### EXERCISE DETAILS
Your job is to retype the records exactly while dropping every picture.

### DATA FOR PROCESSING
****************************************

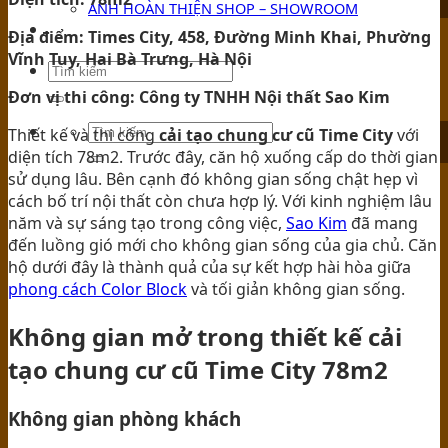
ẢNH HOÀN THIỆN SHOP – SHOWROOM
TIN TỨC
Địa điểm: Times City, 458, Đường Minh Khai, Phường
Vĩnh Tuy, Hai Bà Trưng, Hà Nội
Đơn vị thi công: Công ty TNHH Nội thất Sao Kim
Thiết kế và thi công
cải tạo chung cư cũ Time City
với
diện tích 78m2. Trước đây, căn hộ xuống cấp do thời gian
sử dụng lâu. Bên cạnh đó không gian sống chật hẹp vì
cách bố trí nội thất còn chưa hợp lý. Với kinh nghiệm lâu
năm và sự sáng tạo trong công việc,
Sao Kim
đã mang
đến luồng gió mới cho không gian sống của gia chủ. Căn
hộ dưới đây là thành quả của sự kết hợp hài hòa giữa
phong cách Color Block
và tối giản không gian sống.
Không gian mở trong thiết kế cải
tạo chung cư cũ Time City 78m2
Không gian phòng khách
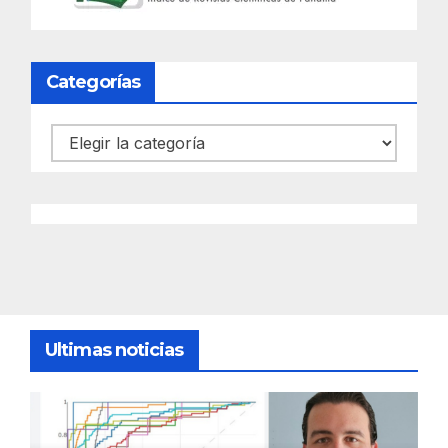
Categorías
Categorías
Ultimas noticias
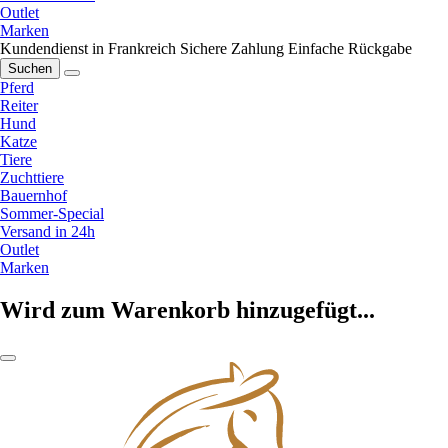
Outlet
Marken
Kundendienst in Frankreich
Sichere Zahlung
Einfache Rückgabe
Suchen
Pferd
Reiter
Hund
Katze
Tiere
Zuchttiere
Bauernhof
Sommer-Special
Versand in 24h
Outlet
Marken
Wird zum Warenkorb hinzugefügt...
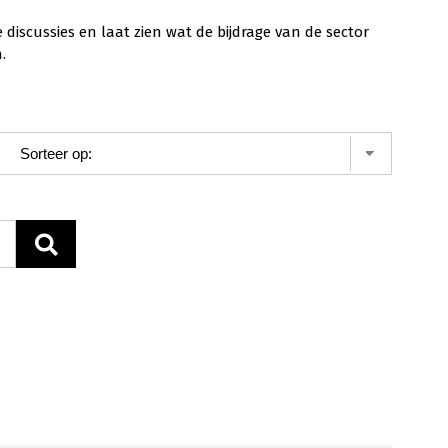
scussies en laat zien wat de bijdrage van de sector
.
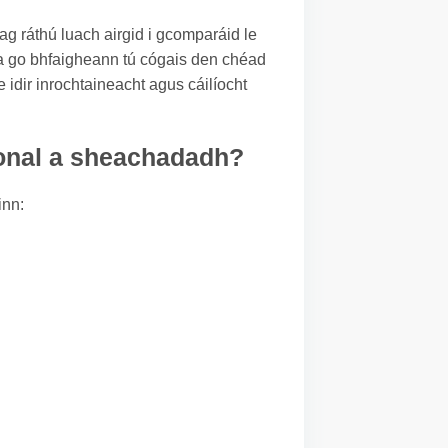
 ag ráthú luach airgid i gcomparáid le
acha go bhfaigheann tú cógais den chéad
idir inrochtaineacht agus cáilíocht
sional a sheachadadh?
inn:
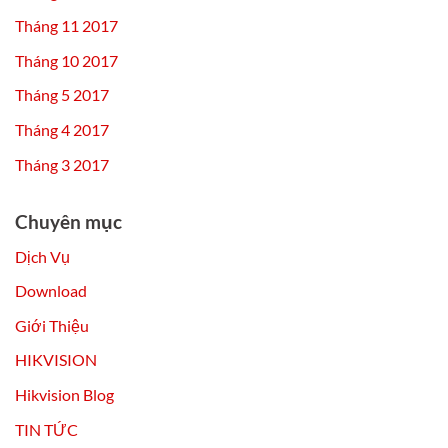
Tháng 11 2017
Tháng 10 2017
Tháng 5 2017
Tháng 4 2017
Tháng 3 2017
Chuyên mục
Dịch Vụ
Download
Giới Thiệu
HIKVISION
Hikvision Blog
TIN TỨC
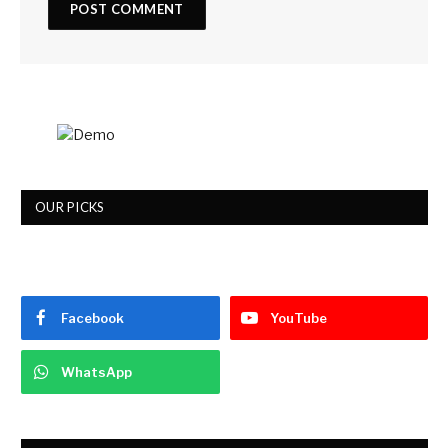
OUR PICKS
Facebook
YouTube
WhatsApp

****************************************

### SOLUTION TO THIS EXERCISE
ẢNH HOÀN THIỆN SHOP – SHOWROOM
TIN TỨC
Địa điểm: Times City, 458, Đường Minh Khai, Phường
Vĩnh Tuy, Hai Bà Trưng, Hà Nội
Đơn vị thi công: Công ty TNHH Nội thất Sao Kim
Thiết kế và thi công
cải tạo chung cư cũ Time City
với
diện tích 78m2. Trước đây, căn hộ xuống cấp do thời gian
sử dụng lâu. Bên cạnh đó không gian sống chật hẹp vì
cách bố trí nội thất còn chưa hợp lý. Với kinh nghiệm lâu
năm và sự sáng tạo trong công việc,
Sao Kim
đã mang
đến luồng gió mới cho không gian sống của gia chủ. Căn
hộ dưới đây là thành quả của sự kết hợp hài hòa giữa
phong cách Color Block
và tối giản không gian sống.
Không gian mở trong thiết kế cải
tạo chung cư cũ Time City 78m2
Không gian phòng khách
Categorías
Categorías
Ultimas noticias
Outlet
Marken
Kundendienst in Frankreich
Sichere Zahlung
Einfache Rückgabe
Suchen
Pferd
Reiter
Hund
Katze
Tiere
Zuchttiere
Bauernhof
Sommer-Special
Versand in 24h
Outlet
Marken
Wird zum Warenkorb hinzugefügt...
scussies en laat zien wat de bijdrage van de sector
.
 ag ráthú luach airgid i gcomparáid le
acha go bhfaigheann tú cógais den chéad
idir inrochtaineacht agus cáilíocht
sional a sheachadadh?
inn:
Tháng 11 2017
Tháng 10 2017
Tháng 5 2017
Tháng 4 2017
Tháng 3 2017
Chuyên mục
Dịch Vụ
Download
Giới Thiệu
HIKVISION
Hikvision Blog
TIN TỨC
OUR PICKS
Facebook
YouTube
WhatsApp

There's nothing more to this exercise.